A new solo exhibition just opened at Montreal’s MEKIC gallery and so first please receive our congratulations.

Thank you very much, it is my pleasure to exhibit at MEKIC gallery.

image 002 by Mehrdad Shoghi, 145x140 cm, canvas / Courtesy of the Artist

You spent almost ten years in artistic training which included both university education and a more traditional form of study and practice undertaken with master craftsmen and artists. How do the two compare?

Traditional training has helped me to get to the roots of art in the Middle East, especially in my home country of Iran and it gave me the chance to understand the spirit of Persian art. On the other hand, university education helped me to upgrade my perspective and to see art from a broader angle. So merging these two trainings allowed me to develop my own style in calligraphy.

image 007 by Mehrdad Shoghi, Mixed media on MDF, 61x61cm / Courtesy of the Artist

image 010 by Mehrdad Shoghi, Acrylic on paper, 76x56 cm, / Courtesy of the Artist

This relates to my next question. Your first degree was in Persian calligraphy and your present work, whether paintings or mixed-media pieces, continue to reference the letter as visual sign. Were you drawn to calligraphy at a young age and what is it about the graphic quality of Persian letters that continues to sustain your interest? And it is their graphic or visual dimension because they are signs and not letters and words in your work...

I was 14 when for the first time I saw someone write a piece of Persian calligraphy in person. It fascinated me from that moment on and I knew that this was what I wanted to do. It was like a turning point in my life. So I started learning Nasta‘liq which is a traditional Persian script developed in the 14th century as well as related arts such as illumination, restoration and miniature painting for the next five years. Another turning point for me was when I came across a Kufic manuscript from the 8 or 9th century, a Qur’an on vellum. I had been commissioned to restore it and it stayed with me some time while I was working on it. It was of course in Arabic. As you may know Persian and Arabic use the same alphabet, but the language is totally different, so I had no idea of the meaning of the words, but the visual aspect of the words touched me very deeply. I realized that Kufic, which is the root of all seven formal Persian and Arabic scripts, is extremely rich in its visual dimension. From that point on, I started to explore its potential and it helped me realize that the meaning of the word itself is not my primary focus and interest. What I wanted to explore more was the visual aspects of the letters. The Mehr script which I developed years later is a combinatiom of Persian calligraphy forms and Kufic script; in other words it is the persianized and modernized version of the Kufic.

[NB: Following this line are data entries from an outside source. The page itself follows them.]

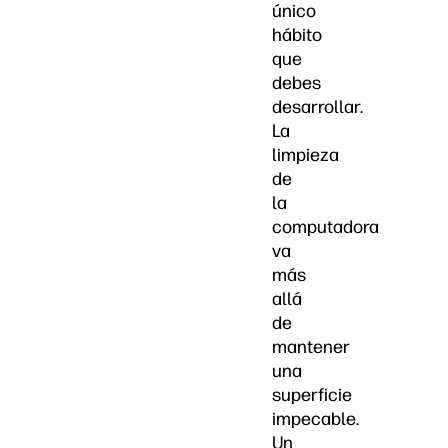
único
hábito
que
debes
desarrollar.
La
limpieza
de
la
computadora
va
más
allá
de
mantener
una
superficie
impecable.
Un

image 025 by Mehrdad Shoghi, Acrylic on paper, 180x120cm / Courtesy of the Artist

image Untitled by Mehrdad Shoghi, Ink and gold leaf on canvas, 70x70 cm / Courtesy of the Artist

There is also the actual act of writing which is dynamic, fluid, and physical. In this sense, the performative and the abstract even spiritual aesthetic of the work intersect with Western modern and contemporary art. Are you conscious of such things or do you leave this up to the critics, focusing just on making good paintings?

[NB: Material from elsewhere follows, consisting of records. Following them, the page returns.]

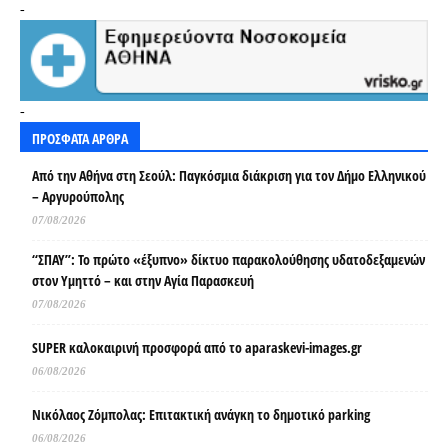
-
-
ΠΡΟΣΦΑΤΑ ΑΡΘΡΑ
Από την Αθήνα στη Σεούλ: Παγκόσμια διάκριση για τον Δήμο Ελληνικού
– Αργυρούπολης
07/08/2026
“ΣΠΑΥ”: Το πρώτο «έξυπνο» δίκτυο παρακολούθησης υδατοδεξαμενών
στον Υμηττό – και στην Αγία Παρασκευή
07/08/2026
SUPER καλοκαιρινή προσφορά από το aparaskevi-images.gr
06/08/2026
Νικόλαος Ζόμπολας: Επιτακτική ανάγκη το δημοτικό parking
06/08/2026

My work usually starts from the joy and excitement of perceiving the essence of a spiritual poem or verse. This state of joy makes me like an instrument through which the artworks is being created. I am more like a witness enjoying the process and, of course, I enjoy the act of writing very much.

image 018 by Mehrdad Shoghi, Acrylic on canvas, 147x147 cm / Courtesy of the Artist

That is like Rumi’s metaphor of the ney flute… Many writers have pointed out the modernity of historical Islamic art which is, apart from the miniature tradition, largely abstract. And calligraphy played an important role early on in modern art from the Persian and Arab worlds. Do you see your own work as informed by the hurufiyya movement of the Arab world or the saqqakhaneh one in Iran?

I would say neither. My artworks are closer to abstract painting than to the use traditional elements characteristic of saqqakhaneh or hurufiyya.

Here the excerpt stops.